The biggest surge came in April 2020, when the number of claimants rose by 40 percent.
But since then the numbers have increased each month by two percent – 90,000 people per month.
The data has sparked fresh concerns over the proposed cut to the uplift put in place at the start of the pandemic.
Chancellor Rishi Sunak will deliver his Spring Budget in the House of Commons on March 3, where it is currently expected he will announce a reversal of the £20 per week uplift to the welfare benefit.
How much could I lose?
Universal Credit was increased at the beginning of the coronavirus pandemic prior to the creation of the Jobs Retention Scheme.

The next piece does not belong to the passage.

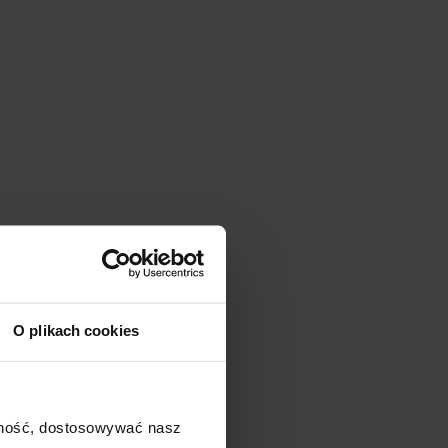
O plikach cookies
ajność, dostosowywać nasz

The payment currently stands at £342.72 for single claimants under 25, and £409.89 per month for single claimants aged 25 or over.
If it is not extended in the upcoming Budget, Universal Credit will be cut by £20 per week, taking it back to pre-pandemic levels.
This amounts to £1,040 per year – a huge amount for those who are on the breadline and struggling in poverty.
There is consensus across parties in parliament that the uplift should stay in place for the remainder of the coronavirus crisis.
Multiple backbench Tory MPs have called for the top-up to be made permanent, as well as charitable organisations.
The Treasury is understood to have also considered one off payments of £500 for claimants – but this now seems unlikely to materialise.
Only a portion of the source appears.